▸ EXERCISE GOAL:
Give back the line that contains "Segment left lung upper lobe." and every following line, exactly as they appear, through the end of the data.

══════════

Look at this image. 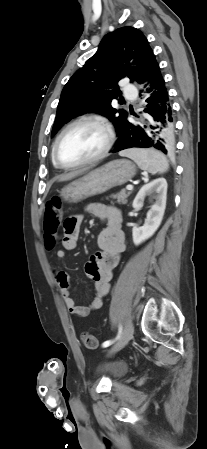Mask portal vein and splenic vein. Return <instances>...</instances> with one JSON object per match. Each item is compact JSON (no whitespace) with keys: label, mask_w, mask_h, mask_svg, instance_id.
I'll return each instance as SVG.
<instances>
[{"label":"portal vein and splenic vein","mask_w":207,"mask_h":449,"mask_svg":"<svg viewBox=\"0 0 207 449\" xmlns=\"http://www.w3.org/2000/svg\"><path fill=\"white\" fill-rule=\"evenodd\" d=\"M126 189H127V190H132V189H133V186H132V185H127V186H126Z\"/></svg>","instance_id":"portal-vein-and-splenic-vein-1"}]
</instances>
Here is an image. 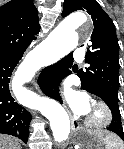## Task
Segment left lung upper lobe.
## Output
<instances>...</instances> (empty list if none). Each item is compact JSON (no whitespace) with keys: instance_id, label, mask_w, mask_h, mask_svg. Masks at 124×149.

══════════

▸ ANSWER BOX:
Segment left lung upper lobe.
## Output
<instances>...</instances> (empty list if none). Each item is compact JSON (no whitespace) with keys: instance_id, label, mask_w, mask_h, mask_svg. Masks at 124×149.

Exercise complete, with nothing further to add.